Taoiseach Leo Varadkar has ruled out an early general election before Christmas, saying it was not in the country's interests with so much uncertainty around Brexit.
Speaking to the media after today’s Cabinet meeting, Mr Varadkar said it could be a crucial time in the Brexit process and the UK general election could see changes to the political landscape in Westminster.
He said it was possible that the Brexit Party could hold the balance of power or other parties may want to reopen UK Prime Minister Boris Johnson's Withdrawal Agreement.
Mr Varadkar said: "We should not have a general election until we have some certainty around what is happening with Brexit and we don’t have that yet.
"Very often in Ireland elections are indecisive. It can take weeks or months to form a new government.
"I don't think it would be in the country’s interests for us to be trying to put together a government or to have a caretaker government during which would be a crucial, and potentially dangerous, time for Ireland."
He added that he hoped that whoever was in power in Westminster that they would be in a position to ratify the Withdrawal Agreement.
Mr Varadkar joked that although he was going to Áras an Uachtaráin on Monday, he would not be seeking the dissolution of the Dáil.
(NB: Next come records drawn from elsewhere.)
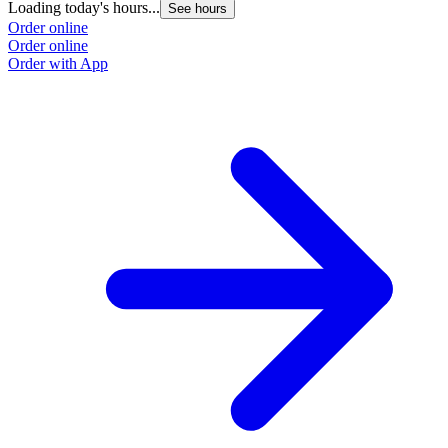
Loading today's hours...
See hours
Order online
Order online
Order with App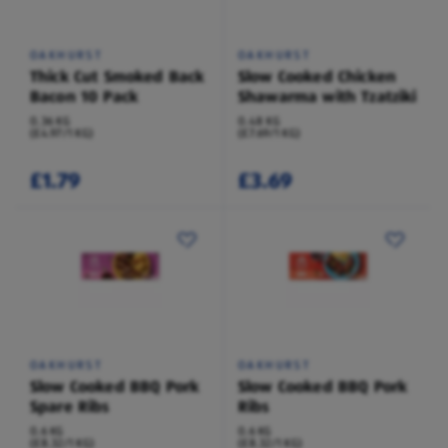
OAKHURST
OAKHURST
Thick Cut Smoked Back
Slow Cooked Chicken
Bacon 10 Pack
Shawarma with Tzatziki
0.36 KG
0.48 KG
(£4.97/1 KG)
(£7.69/1 KG)
£1.79
£3.69
OAKHURST
OAKHURST
Slow Cooked BBQ Pork
Slow Cooked BBQ Pork
Spare Ribs
Ribs
0.6 KG
0.6 KG
(£8.32/1 KG)
(£8.32/1 KG)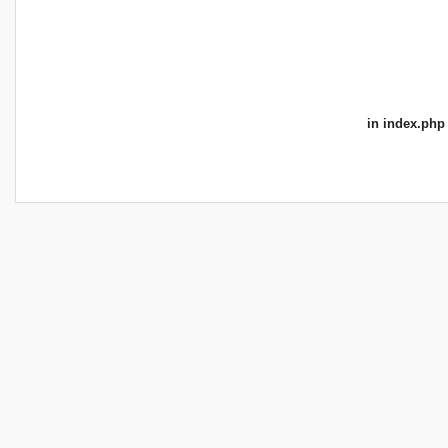
in
index.php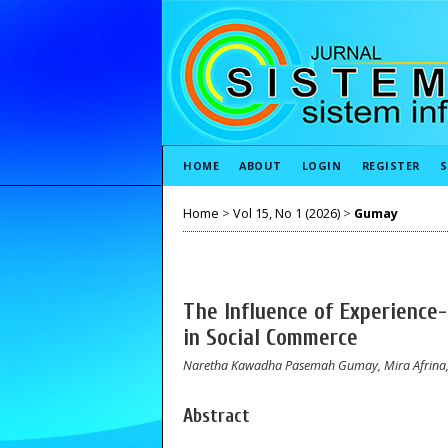
HOME
ABOUT
LOGIN
REGISTER
S
Home
>
Vol 15, No 1 (2026)
>
Gumay
The Influence of Experience-
in Social Commerce
Naretha Kawadha Pasemah Gumay, Mira Afrina, D
Abstract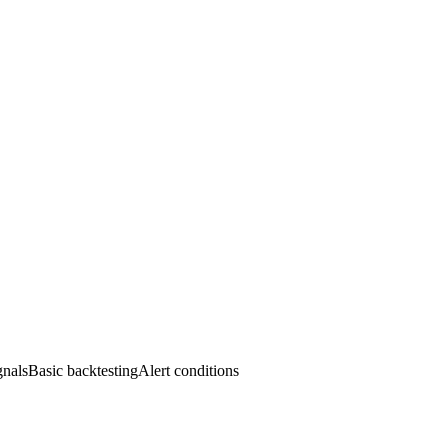
alsBasic backtestingAlert conditions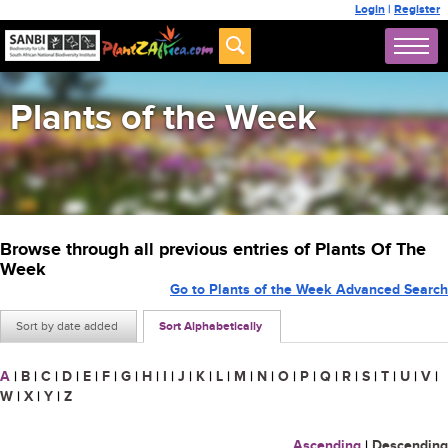
Login
|
Register
Plants of the Week
Browse through all previous entries of Plants Of The
Week
Go to Plants of the Week Advanced Search
Sort by date added
Sort Alphabetically
A
|
B
|
C
|
D
|
E
|
F
|
G
|
H
|
I
|
J
|
K
|
L
|
M
|
N
|
O
|
P
|
Q
|
R
|
S
|
T
|
U
|
V
|
W
|
X
|
Y
|
Z
Ascending
|
Descending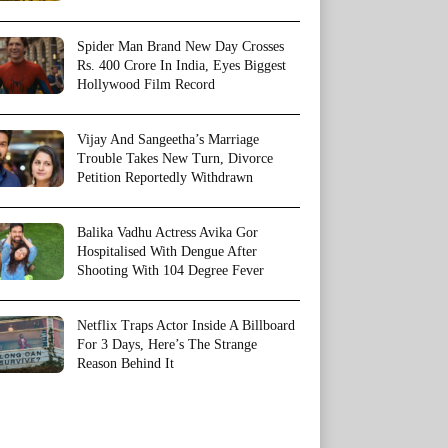
Spider Man Brand New Day Crosses
Rs. 400 Crore In India, Eyes Biggest
Hollywood Film Record
Vijay And Sangeetha’s Marriage
Trouble Takes New Turn, Divorce
Petition Reportedly Withdrawn
Balika Vadhu Actress Avika Gor
Hospitalised With Dengue After
Shooting With 104 Degree Fever
Netflix Traps Actor Inside A Billboard
For 3 Days, Here’s The Strange
Reason Behind It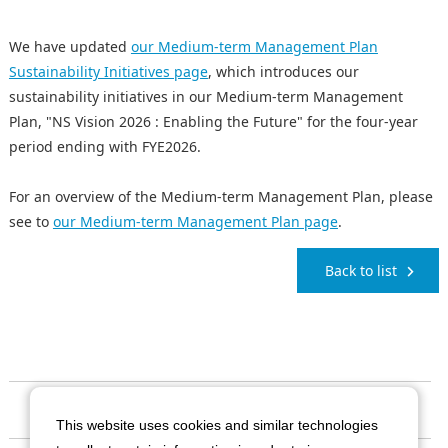
We have updated
our Medium-term Management Plan
Sustainability Initiatives page
, which introduces our
sustainability initiatives in our Medium-term Management
Plan, "NS Vision 2026 : Enabling the Future" for the four-year
period ending with FYE2026.
For an overview of the Medium-term Management Plan, please
see to
our Medium-term Management Plan page
.
Back to list
Our Company
This website uses cookies and similar technologies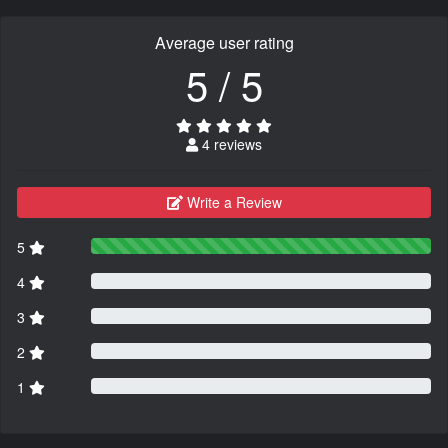
Average user rating
5 / 5
4 reviews
Write a Review
5
4
3
2
1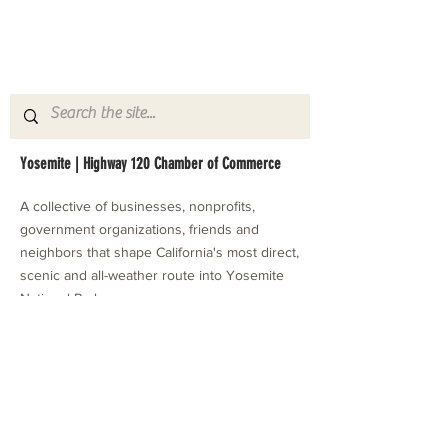
Yosemite | Highway 120 Chamber of Commerce
A collective of businesses, nonprofits,
government organizations, friends and
neighbors that shape California's most direct,
scenic and all-weather route into Yosemite
National Park.
Stay in Touch with Local Events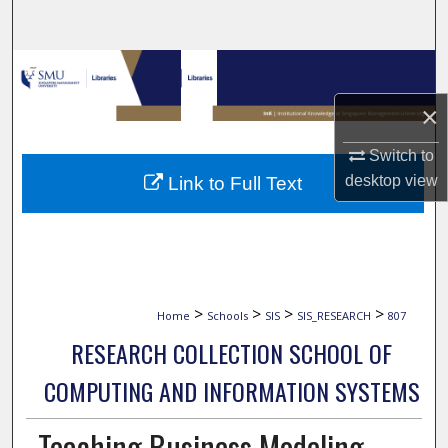
Search
Browse Collections
×
My Account
Switch to
About
desktop
view
Link to Full Text
Digital Commons Network™
>
>
>
>
Home
Schools
SIS
SIS_RESEARCH
807
RESEARCH COLLECTION SCHOOL OF
COMPUTING AND INFORMATION SYSTEMS
Teaching Business Modeling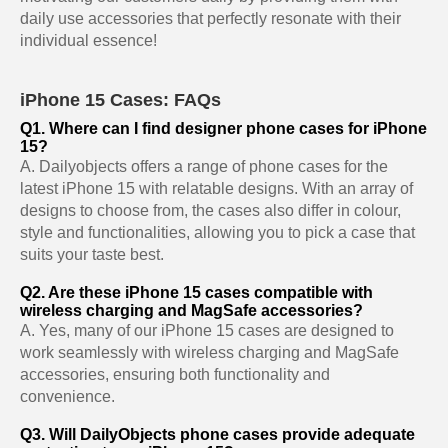
daily use accessories that perfectly resonate with their
individual essence!
iPhone 15 Cases: FAQs
Q1. Where can I find designer phone cases for iPhone
15?
A. Dailyobjects offers a range of phone cases for the
latest iPhone 15 with relatable designs. With an array of
designs to choose from, the cases also differ in colour,
style and functionalities, allowing you to pick a case that
suits your taste best.
Q2. Are these iPhone 15 cases compatible with
wireless charging and MagSafe accessories?
A. Yes, many of our iPhone 15 cases are designed to
work seamlessly with wireless charging and MagSafe
accessories, ensuring both functionality and
convenience.
Q3. Will DailyObjects phone cases provide adequate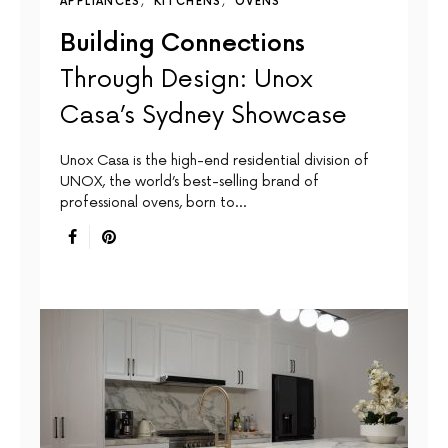
APPLIANCES
KITCHENS
OVENS
Building Connections
Through Design: Unox
Casa’s Sydney Showcase
Unox Casa is the high-end residential division of
UNOX, the world’s best-selling brand of
professional ovens, born to…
Last month, Mr Varadkar told a Fine Gael parliamentary party meeting in Cork that May 2020 was the "right moment" for a general election because the Government would have either secured a Brexit deal or have "guided the country through the worst of no-deal".
Minister for Transport Shane Ross said he was "absolutely convinced" that there would not be an election this year and he was "extremely happy" that was the case.
Mr Ross said: "I think the situation with Brexit hasn't worked its way out yet. And I think it would be right for us to continue to provide stable government in a very difficult situation.
"I think the Government has a large amount of work to do at the moment."
Earlier, Fine Gael TD Dara Murphy said he believed the public would be quite happy if a general election was held next month.
Speaking on RTÉ's Today with Sean O'Rourke, the Cork North Central TD said there was a window of opportunity to take advantage of a pause in Brexit negotiations, as the UK heads to the polls in December.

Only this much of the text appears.